Almanya Dışişleri Bakanlığı’nda Hukuk ve Konsolosluk İşleri Direktörü Wert Stockell-Stillfried, Kamışlı Özerk Yönetim yetkilileri ile bir araya geldi. (Özerk Yönetim internet sitesi)
Almanya Dışişleri Bakanlığı’nda Hukuk ve Konsolosluk İşleri Direktörü Wert Stockell-Stillfried, Kamışlı Özerk Yönetim yetkilileri ile bir araya geldi. (Özerk Yönetim internet sitesi)
TT

El-Hol Kampı’ndaki bir Ezidi kızı DEAŞ’ın elinden kurtarıldı

Almanya Dışişleri Bakanlığı’nda Hukuk ve Konsolosluk İşleri Direktörü Wert Stockell-Stillfried, Kamışlı Özerk Yönetim yetkilileri ile bir araya geldi. (Özerk Yönetim internet sitesi)
Almanya Dışişleri Bakanlığı’nda Hukuk ve Konsolosluk İşleri Direktörü Wert Stockell-Stillfried, Kamışlı Özerk Yönetim yetkilileri ile bir araya geldi. (Özerk Yönetim internet sitesi)

Haseke’ye bağlı el-Cezira bölgesindeki Ezidi Evi, Ezidi bir kızın el-Hol Kampı’ndan kurtarıldığını duyurdu. Yapılan açıklamaya göre İç Güvenlik Güçleri (Asayiş) 15 yaşında olan ve DEAŞ’lı bir aile tarafından alıkonulan Cani Ziyade Hayder Bibo’yu kurtarmayı başardı.
Bu, eylül ayında kamp içindeki bir güvenlik kampanyası kapsamındaki özel bir operasyonla iki kızı kurtarmasının ardından gerçekleştirilen üçüncü kurtarma operasyonu oldu. Özerk Yönetim yetkilileri tarafından yayınlanan resmi tahminlere göre Mart 2020’den bu yana kurtarılan Ezidi kadınların sayısı 60’a ulaşırken kız ve erkek çocukların sayısı da yaklaşık 200 oldu. Yaklaşık 3 bin 500 kişinin akıbeti ise bilinmiyor.
Ezidi Evi’nin dün resmi internet sitesinde yayınladığı açıklamada, Ezidi kızın kuzey Irak’taki Şengal bölgesindeki Solağ köyünden olduğunu belirtti.. 2007 doğumlu kızın, Ezidi Evi tarafından el-Hol kampına yapılan birkaç ziyaretten sonra tespit edildiği açıklandı. 
Kamp yönetiminden bir güvenlik kaynağı kızın serbest bırakılmasıyla ilgili olarak “Kurtarılan Ezidi kızlar, kadınlar ve çocuklar genellikle yabancı göçmenler bölümünde tutuluyor” dedi.
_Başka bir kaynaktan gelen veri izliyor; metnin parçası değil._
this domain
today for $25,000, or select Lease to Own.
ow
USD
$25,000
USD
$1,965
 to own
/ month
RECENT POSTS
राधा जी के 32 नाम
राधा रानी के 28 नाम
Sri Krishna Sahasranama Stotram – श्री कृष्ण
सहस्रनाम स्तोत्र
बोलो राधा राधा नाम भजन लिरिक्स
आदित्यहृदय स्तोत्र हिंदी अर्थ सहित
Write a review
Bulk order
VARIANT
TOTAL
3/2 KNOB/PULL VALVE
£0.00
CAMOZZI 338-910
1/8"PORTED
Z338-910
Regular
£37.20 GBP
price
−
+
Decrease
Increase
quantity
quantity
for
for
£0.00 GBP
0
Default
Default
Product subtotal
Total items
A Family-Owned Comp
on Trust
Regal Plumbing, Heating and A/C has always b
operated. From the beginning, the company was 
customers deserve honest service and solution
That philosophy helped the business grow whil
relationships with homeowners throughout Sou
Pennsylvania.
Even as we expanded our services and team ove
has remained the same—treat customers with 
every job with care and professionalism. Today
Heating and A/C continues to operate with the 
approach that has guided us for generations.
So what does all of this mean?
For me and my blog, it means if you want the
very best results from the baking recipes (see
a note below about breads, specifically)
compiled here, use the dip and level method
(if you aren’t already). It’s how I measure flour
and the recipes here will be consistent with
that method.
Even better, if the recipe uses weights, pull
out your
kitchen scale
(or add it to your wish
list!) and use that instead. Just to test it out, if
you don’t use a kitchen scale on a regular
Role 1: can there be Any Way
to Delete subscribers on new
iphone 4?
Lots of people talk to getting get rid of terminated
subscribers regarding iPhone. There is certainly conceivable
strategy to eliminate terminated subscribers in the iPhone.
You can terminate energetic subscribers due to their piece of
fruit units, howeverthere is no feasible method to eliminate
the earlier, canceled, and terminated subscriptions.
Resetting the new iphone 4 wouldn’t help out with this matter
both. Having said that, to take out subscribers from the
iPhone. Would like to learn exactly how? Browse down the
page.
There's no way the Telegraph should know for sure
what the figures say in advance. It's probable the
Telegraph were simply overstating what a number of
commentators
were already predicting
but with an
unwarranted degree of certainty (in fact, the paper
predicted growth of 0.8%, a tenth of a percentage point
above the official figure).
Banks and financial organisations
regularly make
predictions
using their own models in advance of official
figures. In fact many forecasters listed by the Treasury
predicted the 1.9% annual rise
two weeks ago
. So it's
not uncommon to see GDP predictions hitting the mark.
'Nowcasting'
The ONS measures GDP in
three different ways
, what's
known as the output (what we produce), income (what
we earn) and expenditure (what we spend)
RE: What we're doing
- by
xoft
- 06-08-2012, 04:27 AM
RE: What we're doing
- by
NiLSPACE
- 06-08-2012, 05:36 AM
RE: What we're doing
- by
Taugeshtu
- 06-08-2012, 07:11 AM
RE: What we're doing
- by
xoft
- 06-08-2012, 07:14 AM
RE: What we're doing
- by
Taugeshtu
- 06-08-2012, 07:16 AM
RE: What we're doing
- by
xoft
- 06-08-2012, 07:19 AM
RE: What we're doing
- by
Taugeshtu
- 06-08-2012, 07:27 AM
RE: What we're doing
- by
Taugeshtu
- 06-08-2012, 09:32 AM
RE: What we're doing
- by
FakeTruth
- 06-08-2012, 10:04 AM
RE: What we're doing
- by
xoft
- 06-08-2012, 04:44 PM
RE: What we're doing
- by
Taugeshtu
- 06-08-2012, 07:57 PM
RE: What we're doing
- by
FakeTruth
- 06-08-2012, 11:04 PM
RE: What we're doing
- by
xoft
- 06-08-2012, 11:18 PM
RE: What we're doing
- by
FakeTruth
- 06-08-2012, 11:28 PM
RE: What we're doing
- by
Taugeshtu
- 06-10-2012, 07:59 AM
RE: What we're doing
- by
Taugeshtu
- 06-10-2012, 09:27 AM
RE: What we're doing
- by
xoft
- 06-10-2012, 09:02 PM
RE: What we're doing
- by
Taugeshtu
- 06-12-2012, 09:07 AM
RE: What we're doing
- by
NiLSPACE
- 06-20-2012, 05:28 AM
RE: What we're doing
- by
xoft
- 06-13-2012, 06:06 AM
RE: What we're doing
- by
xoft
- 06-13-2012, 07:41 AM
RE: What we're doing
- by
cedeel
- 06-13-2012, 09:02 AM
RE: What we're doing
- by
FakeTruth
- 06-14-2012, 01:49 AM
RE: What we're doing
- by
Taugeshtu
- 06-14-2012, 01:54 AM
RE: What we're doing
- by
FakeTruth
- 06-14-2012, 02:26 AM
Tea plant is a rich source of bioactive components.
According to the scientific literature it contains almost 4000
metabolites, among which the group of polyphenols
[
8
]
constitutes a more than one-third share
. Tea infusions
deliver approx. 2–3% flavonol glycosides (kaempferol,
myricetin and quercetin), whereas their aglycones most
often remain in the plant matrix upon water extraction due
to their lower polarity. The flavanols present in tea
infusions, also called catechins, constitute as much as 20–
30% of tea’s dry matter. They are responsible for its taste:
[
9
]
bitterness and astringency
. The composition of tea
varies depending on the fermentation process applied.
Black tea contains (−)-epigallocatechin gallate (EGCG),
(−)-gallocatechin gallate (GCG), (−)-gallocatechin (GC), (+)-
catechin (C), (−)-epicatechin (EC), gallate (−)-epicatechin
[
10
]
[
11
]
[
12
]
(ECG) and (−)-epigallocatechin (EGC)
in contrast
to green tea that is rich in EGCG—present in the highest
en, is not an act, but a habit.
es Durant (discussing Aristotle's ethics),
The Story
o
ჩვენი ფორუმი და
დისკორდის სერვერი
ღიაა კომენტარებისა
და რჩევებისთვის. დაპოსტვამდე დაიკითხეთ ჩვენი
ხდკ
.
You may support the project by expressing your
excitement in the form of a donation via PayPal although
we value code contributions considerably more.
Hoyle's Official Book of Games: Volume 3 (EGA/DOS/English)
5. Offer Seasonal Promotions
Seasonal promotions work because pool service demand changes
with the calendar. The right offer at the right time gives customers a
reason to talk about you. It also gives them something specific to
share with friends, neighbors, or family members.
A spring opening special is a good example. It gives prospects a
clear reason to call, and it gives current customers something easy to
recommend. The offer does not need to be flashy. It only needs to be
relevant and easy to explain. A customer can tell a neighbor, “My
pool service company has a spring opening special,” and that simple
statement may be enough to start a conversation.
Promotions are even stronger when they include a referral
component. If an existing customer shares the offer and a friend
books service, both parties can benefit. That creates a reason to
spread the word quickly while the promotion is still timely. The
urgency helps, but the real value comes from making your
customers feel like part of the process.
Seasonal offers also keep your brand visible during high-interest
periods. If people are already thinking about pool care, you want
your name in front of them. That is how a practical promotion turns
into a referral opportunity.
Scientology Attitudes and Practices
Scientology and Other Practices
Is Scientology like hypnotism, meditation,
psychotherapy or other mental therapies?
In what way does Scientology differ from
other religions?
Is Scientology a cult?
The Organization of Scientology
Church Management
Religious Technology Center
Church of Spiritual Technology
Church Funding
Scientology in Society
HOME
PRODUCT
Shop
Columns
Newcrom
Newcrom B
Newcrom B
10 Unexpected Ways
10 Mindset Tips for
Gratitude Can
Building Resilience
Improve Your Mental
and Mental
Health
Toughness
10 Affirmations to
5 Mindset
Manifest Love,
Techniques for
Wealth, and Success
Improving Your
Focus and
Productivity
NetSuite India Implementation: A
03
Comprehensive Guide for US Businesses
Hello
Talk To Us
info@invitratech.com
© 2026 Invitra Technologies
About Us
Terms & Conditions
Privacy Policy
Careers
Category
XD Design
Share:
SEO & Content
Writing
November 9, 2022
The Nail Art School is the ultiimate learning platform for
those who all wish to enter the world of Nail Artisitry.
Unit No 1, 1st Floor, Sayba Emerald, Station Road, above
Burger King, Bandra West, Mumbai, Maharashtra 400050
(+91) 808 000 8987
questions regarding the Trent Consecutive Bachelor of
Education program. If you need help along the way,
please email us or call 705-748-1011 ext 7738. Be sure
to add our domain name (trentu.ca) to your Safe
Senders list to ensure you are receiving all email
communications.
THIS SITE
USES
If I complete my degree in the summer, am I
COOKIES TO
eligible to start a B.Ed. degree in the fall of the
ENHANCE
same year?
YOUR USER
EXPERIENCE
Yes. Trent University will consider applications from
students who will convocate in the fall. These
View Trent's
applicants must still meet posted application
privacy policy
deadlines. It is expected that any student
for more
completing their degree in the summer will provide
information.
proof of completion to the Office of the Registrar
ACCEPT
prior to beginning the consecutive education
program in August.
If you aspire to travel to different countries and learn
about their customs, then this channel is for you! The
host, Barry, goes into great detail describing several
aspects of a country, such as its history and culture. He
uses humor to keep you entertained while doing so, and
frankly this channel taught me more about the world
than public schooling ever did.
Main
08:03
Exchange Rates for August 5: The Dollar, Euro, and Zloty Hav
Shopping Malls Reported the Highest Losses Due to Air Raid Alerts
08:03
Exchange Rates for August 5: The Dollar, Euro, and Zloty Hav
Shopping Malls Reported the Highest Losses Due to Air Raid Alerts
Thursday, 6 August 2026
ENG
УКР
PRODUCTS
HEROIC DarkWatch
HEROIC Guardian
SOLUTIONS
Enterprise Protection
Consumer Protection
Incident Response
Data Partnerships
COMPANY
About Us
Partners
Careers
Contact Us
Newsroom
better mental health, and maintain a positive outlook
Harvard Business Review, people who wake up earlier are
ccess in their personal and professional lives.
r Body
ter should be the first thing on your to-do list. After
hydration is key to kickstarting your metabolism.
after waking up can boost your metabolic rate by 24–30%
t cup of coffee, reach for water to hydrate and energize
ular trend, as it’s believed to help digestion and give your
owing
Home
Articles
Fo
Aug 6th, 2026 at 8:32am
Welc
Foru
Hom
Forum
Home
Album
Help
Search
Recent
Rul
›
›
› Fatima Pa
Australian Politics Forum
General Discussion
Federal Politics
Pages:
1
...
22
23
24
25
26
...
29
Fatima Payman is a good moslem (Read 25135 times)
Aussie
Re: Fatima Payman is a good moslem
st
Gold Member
Söz konusu bölümde, Batı ve Arap uyruklu DAEŞ militanlarının aileleri bulunuyor.
Ezidi Evi’nin yöneticilerinden Mahmud Maami, Şarku’l Avsat’a yaptığı açıklamada kızın teslim alınması sürecine ilişkin bilgi verdi. Kızın kimliğinin belirlenip el-Hol Kampı’ndan Haseke’deki merkezlerine nakledilmesinden sonra teslim alındığını, Irak hükümeti ve Ezidi Kaçırılan Kişilere Yönelik İşler Bürosu ile koordineli olarak Şengal Dağları'ndaki memleketine tahliye edileceğini söyledi.
Maami açıklamasının devamında “El-Hol Kampı’ndaki arama ekipleri, kampta hala 200’den fazla Ezidi kadın ve çocuğun tutulduğunu tahmin ediyor” ifadesini kullandı. Kaçırılan kadınların geri kalanının akıbeti ile ilgili, DEAŞ militanlarının ailelerinin elinde veya İdlib ili ve Halep kırsalı gibi ama Suriye’nin kuzeybatısındaki cihatçı örgütlerin kontrol bölgelerinde olduğunu öne sürerek “Ne yazık ki akıbetlerini ve gerçekten yaşayıp yaşamadıklarını kimse bilmiyor” dedi.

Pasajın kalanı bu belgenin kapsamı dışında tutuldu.